むかえに きた!
ぴら、と鼻先に降ってきた紙切れ。考えるより先に声が零れる。
「ロシ―?」
私は呆然と身を起こした。なのに、寝室に人影は見つからない。また夢を見たのだ。重い澱みが帰ってきて、思わず顔を両手で覆う。
────頬に、紙の触れる感触。心臓が跳ねた。お世辞にも上手いとはいえない文字が、小さな紙片に書き付けられて、間違いなく、ここにある。
「ロシ―」
枕元にあった手燭を掲げる。外はひどい雨だ。
「ロシー!」
雷と、泣き叫ぶ誰かの声が聞こえる。あの日の私の声だ。行かないでと言ったのに。彼は帰ってこなかった。
ベッドサイドの燭台が浮き上がる。風もないのに揺れる炎を、私は呆然と見上げた。
燭台が宙をただよう。
いつか二人で見上げた花火を巻き戻すようにひゅうと落ちたオレンジが、視界の底、ベッドの上で、ぱっと広がった。
.
「ただいま。聞いたよ、名前さん、まだ病院なんだって? 大丈夫なのかい」
「それが……」
火は通りがかった郵便配達人によって消し止められ、焼けたのはベッドの一部に留まった。
本人もすぐに助けられて、火傷は首に一ヶ所、たとえるならフライパンが指先を軽く掠った程度。跡も残らないはずだ。
そう医師が言うのを、Aは名前の隣で聞いていた。
「だからね、無事のはずなの。でも……」
Aがそう言ったきり黙り込んでしまったので、Bは荷物を置いてAをソファへ促した。
どんな問題が起きた? 考えたが、見当がつかない。頼りのAはまだ核心を言い淀んでいる。

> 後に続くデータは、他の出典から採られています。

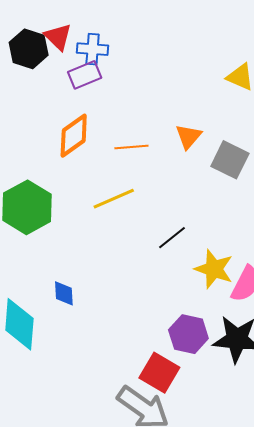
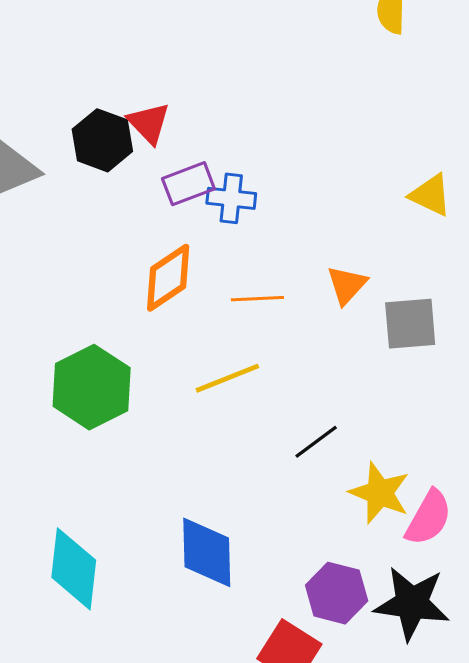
blue cross: (93, 49) -> (231, 198), moved
gray square: (230, 160) -> (410, 324), turned -33
blue diamond: (64, 293) -> (207, 552), moved, size x1.8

「もしかして名前さんが言わないでって言ったのかな。それなら、」
「いいえ、……違うの」
目を伏せたAはBの婚約者だ。愛しい人の動揺した様子に、Bは心を痛めた。彼女の前にしゃがみ、手を握って訊ねる。
「彼のことかい?」
堰を切ったようにAの頬を涙が伝った。
「そう、そうよ! なんてこと……」
AはBの胸で泣いたあと、鞄から古びた紙片を取り出した。
薄く黄変したその古紙は、一部が煤で汚れている。火事で燃えてしまった、『彼』の形見の一部だろうか。
Aほど親しくはないとはいえ、Bもまた名前とは旧知の仲だ。幼馴染への同情を表そうとしたBはしかし、硬直する。
『むかえに きた!』
数年前に死んだ男の字。一度だけ見る機会があった、彼の筆跡。それが今、Bの婚約者の手にあった。

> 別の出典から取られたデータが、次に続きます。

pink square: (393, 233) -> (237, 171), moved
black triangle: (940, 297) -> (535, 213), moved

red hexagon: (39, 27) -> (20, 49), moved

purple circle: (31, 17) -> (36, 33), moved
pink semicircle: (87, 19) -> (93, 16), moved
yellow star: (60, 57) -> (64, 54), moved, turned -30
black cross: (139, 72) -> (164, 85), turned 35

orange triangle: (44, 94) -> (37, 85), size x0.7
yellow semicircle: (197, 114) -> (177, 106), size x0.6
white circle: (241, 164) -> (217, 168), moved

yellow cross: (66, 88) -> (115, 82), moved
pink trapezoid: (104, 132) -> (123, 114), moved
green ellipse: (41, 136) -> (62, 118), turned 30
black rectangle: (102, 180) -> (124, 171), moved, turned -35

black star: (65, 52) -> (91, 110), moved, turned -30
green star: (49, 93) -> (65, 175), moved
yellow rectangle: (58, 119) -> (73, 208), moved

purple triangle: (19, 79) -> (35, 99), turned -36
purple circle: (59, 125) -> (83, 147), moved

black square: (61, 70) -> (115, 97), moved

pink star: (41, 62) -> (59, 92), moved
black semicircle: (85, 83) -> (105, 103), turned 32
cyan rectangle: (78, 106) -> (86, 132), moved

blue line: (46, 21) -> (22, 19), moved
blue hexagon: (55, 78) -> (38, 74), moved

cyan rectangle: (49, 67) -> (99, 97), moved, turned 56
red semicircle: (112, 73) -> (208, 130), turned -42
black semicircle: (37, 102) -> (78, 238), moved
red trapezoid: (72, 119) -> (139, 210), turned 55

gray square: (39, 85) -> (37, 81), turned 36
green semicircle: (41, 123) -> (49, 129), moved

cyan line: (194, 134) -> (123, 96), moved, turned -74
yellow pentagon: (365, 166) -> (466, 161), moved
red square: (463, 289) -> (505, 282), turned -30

「名前は炎を前にしても逃げないで、この書き付けを握りしめていたそうよ。まるで何かに捕まったみたいに、動けずに……。
病院で郵便屋さんに聞いたの。ええ、彼が名前を助けたの。
それで私、名前にとって、これがとても良くないものに思えて……咄嗟に……」
「僕でもきっとそうしたさ。今は名前さんの話を聞くべきじゃないかな。病室に一人かい?」
「ええ。そう思うわ。一緒に来てくれる?」
「勿論だ。でも本当に、」
一体何が……
……
.
病室に着く前に、二人は困惑顔の看護師に呼び止められた。
「名字さんの姿が見えなくて」
Aは瞠目した。繋いだ手に力を込める。
脳裏を過ぎった恐ろしい考えには、震えるほどの現実味があった。
名前と心から愛し合っていたという、名も知らない彼。
もうすぐ日が落ちる。
連れて行こうとしてるんじゃ、ないよね。